Forcing garbage collection in Google Chrome

Paulius K. picture Paulius K. · Dec 19, 2012 · Viewed 58.6k times · Source

We are developing a single-page web app with ZK which constantly communicates with server and updates parts of its screens. Updating can be as frequent as 1s. During these updates, references to large ammounts of JS objects are lost and those objects have to be cleaned by garbage collector eventually.

As far as we've figured out, Chrome only runs its garbage collector on inactive tabs. This is a problem for us, because the app's tab is usually active and almost never refreshed, thus JS objects never get collected. If left active for enough time, the tab eventually crashes (Aww Snap message).

We need to initiate garbage collection manually. So far we've tried running Chrome with --js-flags="--expose-gc" and running gc(), but it throws an exception:

ReferenceError: gc is not defined

This doesn't happen on Firefox -- memory usage is more or less a constant.

Force refreshing the page is not an option.

We would be grateful for any and all suggestions.

EDIT: we've tried running window.gc() and gc() both on Chrome versions 23.0.1271.97 m and 25.0.1364.2 dev-m

Answer

Konrad Dzwinel picture Konrad Dzwinel · Dec 19, 2012

You can fetch code of Chrome Dev Tools, modify it so that ProfilerAgent.collectGarbage(); is called every now and then (it's a code that is called when you click 'Collect Garbage' button on the Timeline panel) and run Chrome with your version of DevTools using --debug-devtools-frontend flag.

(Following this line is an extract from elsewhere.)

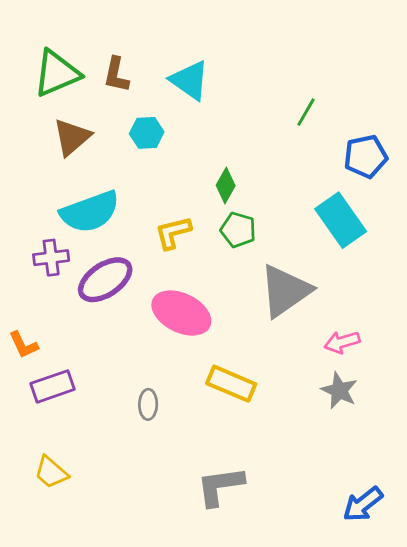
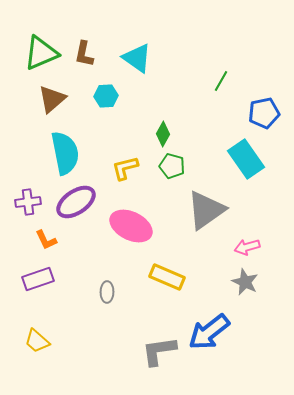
cyan semicircle: (90, 212) -> (65, 153), turned -81
purple cross: (51, 258) -> (28, 202), moved
orange L-shape: (23, 345) -> (46, 240), moved
blue arrow: (363, 504) -> (209, 332), moved, size x1.4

However, this solution is quite extreme, try it only when you get really desperate. Till then, I propose profiling your application and checking out why v8 decides not to clean the garbage (or can't clean the garbage). Timeline panel of DevTools will help you out with this. Start with checking if 'Collect Garbage' button at the bottom of this panel really does its job, if not - you probably have a memory leak (at least, according to v8). If so, try leak-finder-for-javascript.

[EDIT] I removed info about chrome extension, as it turns out that gc() can be called from webpage code when --js-flags="--expose-gc" is used. At least on my 23.0.1271.64.